O Supremo Tribunal Administrativo refutou estas alegações, entendendo que a existência de votos divergentes dentro de um órgão colegial composto por 16 membros é algo absolutamente normal no contexto das avaliações de desempenho, especialmente quando se tratam de juízos subjetivos, baseados em conceitos indeterminados, como é o caso da avaliação de prestação funcional dos magistrados.

De acordo com a jurisprudência consolidada do STA, o juízo adotado nestes contextos é de natureza complexa e global, e os critérios utilizados não são sempre passíveis de atribuição de um padrão objetivo de comportamento. Assim, a divergência de opiniões entre os membros do CSMP não invalida a validade ou a fundamentação da deliberação tomada, uma vez que a decisão reflete, de forma clara, a análise da maioria, ainda que haja votos vencidos.

Ademais, a alegação de que a Autora não teria sido previamente informada sobre as regras de avaliação foi igualmente refutada pelo Tribunal, tendo sido este ponto já analisado e julgado em processos anteriores. O Tribunal reafirma que não há exigência de que cada critério de avaliação seja considerado separadamente, nem que se forneça uma explicitação de cada nota atribuída de forma isolada.

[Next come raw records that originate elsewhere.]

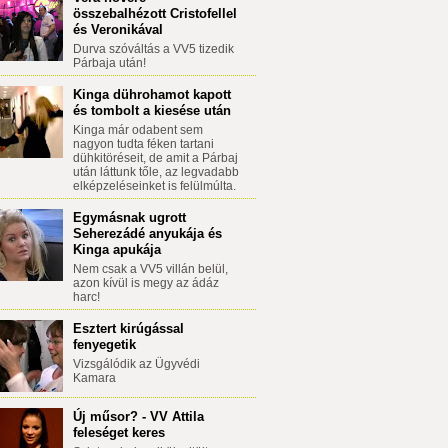
összebalhézott Cristofellel
és Veronikával
Durva szóváltás a VV5 tizedik
Párbaja után!
Kinga dührohamot kapott
és tombolt a kiesése után
Kinga már odabent sem
nagyon tudta féken tartani
dühkitöréseit, de amit a Párbaj
után láttunk tőle, az legvadabb
elképzeléseinket is felülmúlta.
Egymásnak ugrott
Seherezádé anyukája és
Kinga apukája
Nem csak a VV5 villán belül,
azon kívül is megy az ádáz
harc!
Esztert kirúgással
fenyegetik
Vizsgálódik az Ügyvédi
Kamara
Új műsor? - VV Attila
feleséget keres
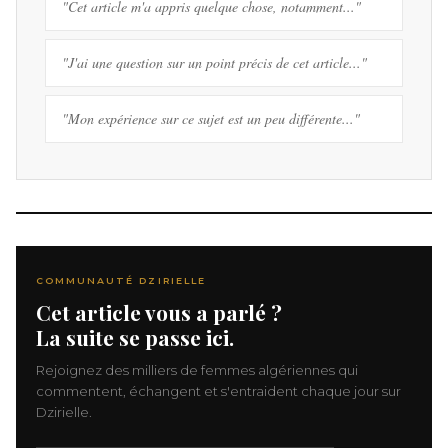
"Cet article m'a appris quelque chose, notamment..."
"J'ai une question sur un point précis de cet article..."
"Mon expérience sur ce sujet est un peu différente..."
COMMUNAUTÉ DZIRIELLE
Cet article vous a parlé ?
La suite se passe ici.
Rejoignez des milliers de femmes algériennes qui
commentent, échangent et s'entraident chaque jour sur
Dzirielle.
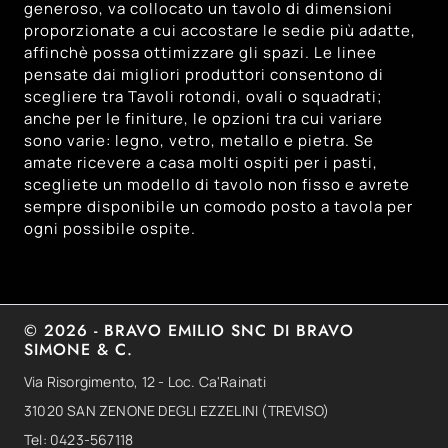
generoso, va collocato un tavolo di dimensioni
proporzionate a cui accostare le sedie più adatte,
affinchè possa ottimizzare gli spazi. Le linee
pensate dai migliori produttori consentono di
scegliere tra Tavoli rotondi, ovali o squadrati;
anche per le finiture, le opzioni tra cui variare
sono varie: legno, vetro, metallo e pietra. Se
amate ricevere a casa molti ospiti per i pasti,
scegliete un modello di tavolo non fisso e avrete
sempre disponibile un comodo posto a tavola per
ogni possibile ospite.
© 2026 - BRAVO EMILIO SNC DI BRAVO
SIMONE & C.
Via Risorgimento, 12 - Loc. Ca'Rainati
31020 SAN ZENONE DEGLI EZZELINI (TREVISO)
Tel: 0423-567118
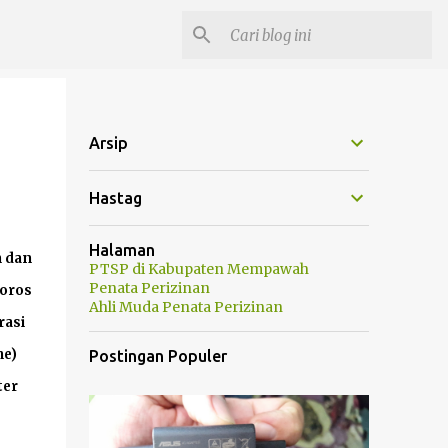
Arsip
Hastag
Halaman
n dan
PTSP di Kabupaten Mempawah
Penata Perizinan
boros
Ahli Muda Penata Perizinan
rasi
me)
Postingan Populer
ter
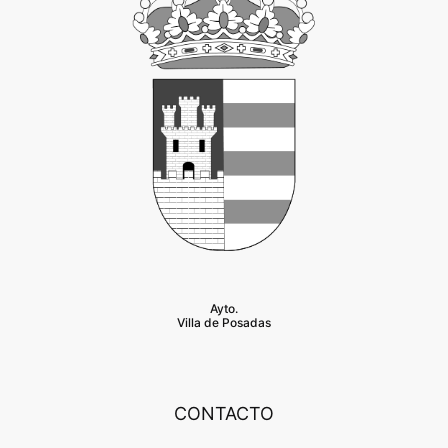
Ayto.
Villa de Posadas
CONTACTO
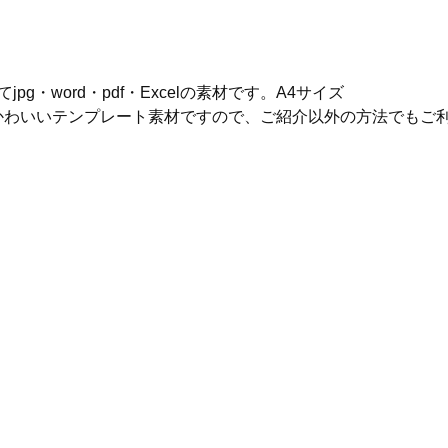
jpg・word・pdf・Excelの素材です。A4サイズ
かわいいテンプレート素材ですので、ご紹介以外の方法でもご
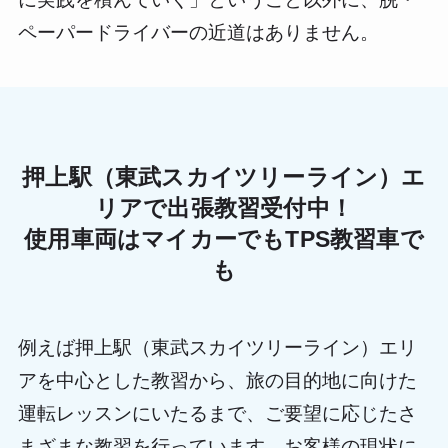
ペーパードライバーの近道はありません。
押上駅（東武スカイツリーライン）エ
リアで出張教習受付中！
使用車両はマイカーでもTPS教習車で
も
例えば押上駅（東武スカイツリーライン）エリ
アを中心とした教習から、旅の目的地に向けた
運転レッスンにいたるまで、ご要望に応じたさ
まざまな教習を行っています。お客様の現状に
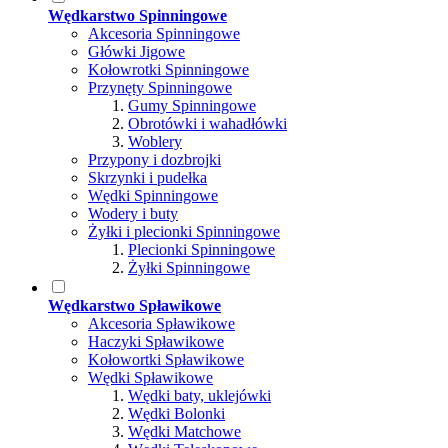
Wędkarstwo Spinningowe
Akcesoria Spinningowe
Główki Jigowe
Kołowrotki Spinningowe
Przynęty Spinningowe
Gumy Spinningowe
Obrotówki i wahadłówki
Woblery
Przypony i dozbrojki
Skrzynki i pudełka
Wędki Spinningowe
Wodery i buty
Żyłki i plecionki Spinningowe
Plecionki Spinningowe
Żyłki Spinningowe
Wędkarstwo Spławikowe
Akcesoria Spławikowe
Haczyki Spławikowe
Kołowortki Spławikowe
Wędki Spławikowe
Wędki baty, uklejówki
Wędki Bolonki
Wędki Matchowe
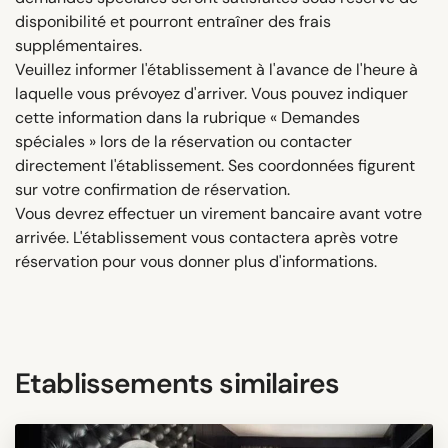
disponibilité et pourront entraîner des frais
supplémentaires.
Veuillez informer l'établissement à l'avance de l'heure à
laquelle vous prévoyez d'arriver. Vous pouvez indiquer
cette information dans la rubrique « Demandes
spéciales » lors de la réservation ou contacter
directement l'établissement. Ses coordonnées figurent
sur votre confirmation de réservation.
Vous devrez effectuer un virement bancaire avant votre
arrivée. L'établissement vous contactera après votre
réservation pour vous donner plus d'informations.
Etablissements similaires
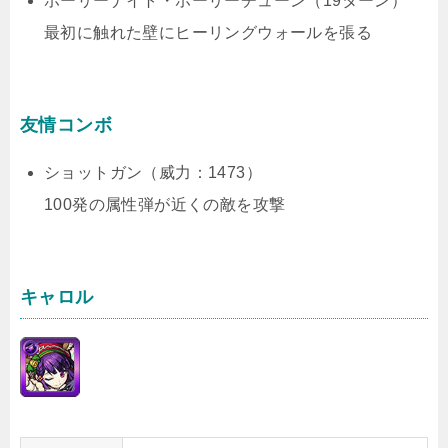
ホーリーナイト・ホーリーチューン（19ターン）
最初に触れた壁にヒーリングウォールを張る
友情コンボ
ショットガン（威力：1473）
100発の属性弾が近くの敵を攻撃
キャロル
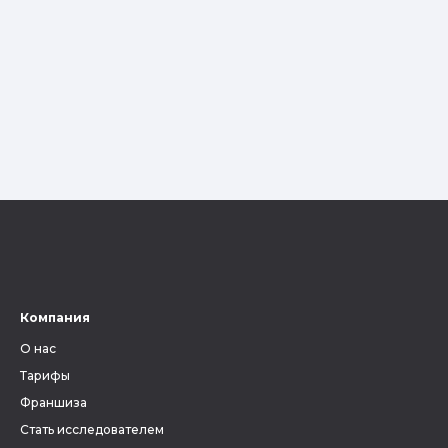
Компания
О нас
Тарифы
Франшиза
Стать исследователем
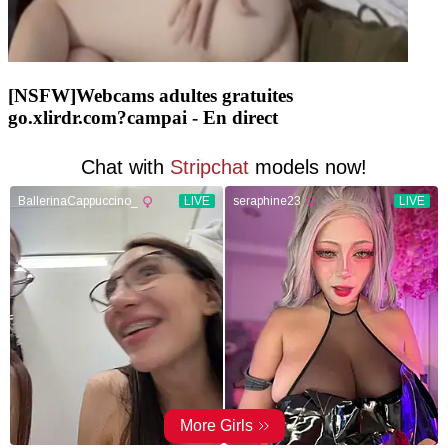
[NSFW]
Webcams adultes gratuites
go.xlirdr.com?campai
- En direct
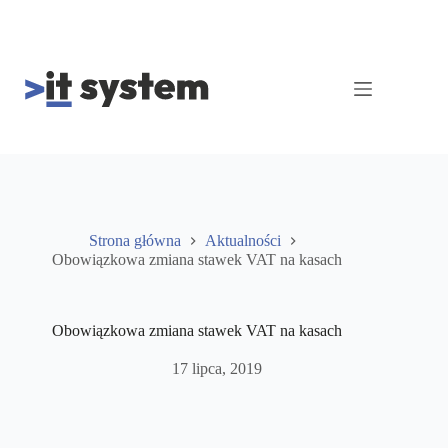
Przejdź
do
treści
Strona główna
Aktualności
Obowiązkowa zmiana stawek VAT na kasach
Obowiązkowa zmiana stawek VAT na kasach
17 lipca, 2019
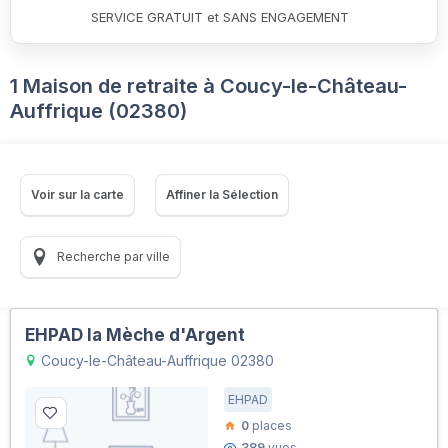
SERVICE GRATUIT et SANS ENGAGEMENT
1 Maison de retraite à Coucy-le-Château-
Auffrique (02380)
Voir sur la carte
Affiner la Sélection
Recherche par ville
EHPAD la Mèche d'Argent
Coucy-le-Château-Auffrique 02380
EHPAD
0
places
389
vues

A avaliação da prestação funcional dos magistrados do Ministério Público, tal como estabelecido na jurisprudência do STA, não exige uma ponderação individualizada de cada parâmetro, mas sim uma análise global, que toma em consideração todos os aspetos relevantes da atuação do avaliado.

Conclui-se, portanto, que a alegação de insuficiência na fundamentação da deliberação do CSMP não tem mérito, uma vez que a fundamentação foi adequada e suficiente para sustentar a decisão tomada, conforme os pressupostos legais e jurisprudenciais aplicáveis, não havendo violação dos direitos da Autora neste sentido.


Bibliografia

[1] J. C. Vieira de Andrade, A Justiça Administrativa (Lições), Almedina, coimbra, 10ª ed., 2009, p. 209.
[2] João Caupers, Introdução ao Direito Administrativo, 10º ed., Âncora editora, Lisboa, 2009, p. 97.
[3] João Caupers, Introdução ao Direito Administrativo, 10º ed., Âncora editora, Lisboa, 2009, p. 98.
[4] Diogo Freitas do Amaral, Curso de Direito Administrativo, II, 4º ed., Almedina, Coimbra, 2018, p. 322.
[5] Diogo Freitas do Amaral, Curso de Direito Administrativo, II, 4º ed., Almedina, Coimbra, 2018, p. 325.